## Work task
Output only the lines below from the one containing "تهران، خیابان ولیعصر،" to the one containing "شبکه های اجتماعی", exactly as written, both ends kept.

## Data to use
────────────────

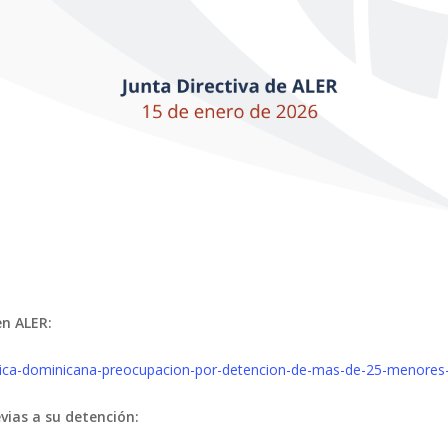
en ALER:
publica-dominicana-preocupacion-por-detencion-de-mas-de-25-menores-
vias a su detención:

────────────────

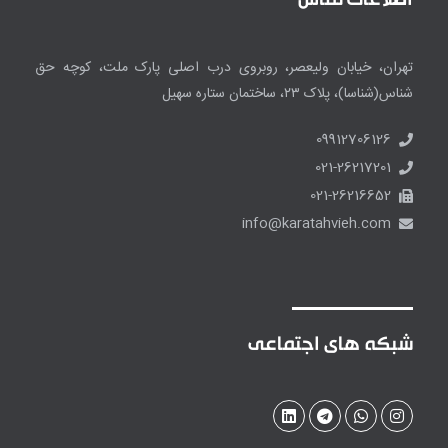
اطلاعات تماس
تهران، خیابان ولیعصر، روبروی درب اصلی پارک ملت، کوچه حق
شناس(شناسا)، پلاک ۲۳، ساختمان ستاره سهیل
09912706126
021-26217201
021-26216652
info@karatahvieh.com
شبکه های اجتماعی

────────────────

## Problem solution
تهران، خیابان ولیعصر، روبروی درب اصلی پارک ملت، کوچه حق
شناس(شناسا)، پلاک ۲۳، ساختمان ستاره سهیل
09912706126
021-26217201
021-26216652
info@karatahvieh.com
شبکه های اجتماعی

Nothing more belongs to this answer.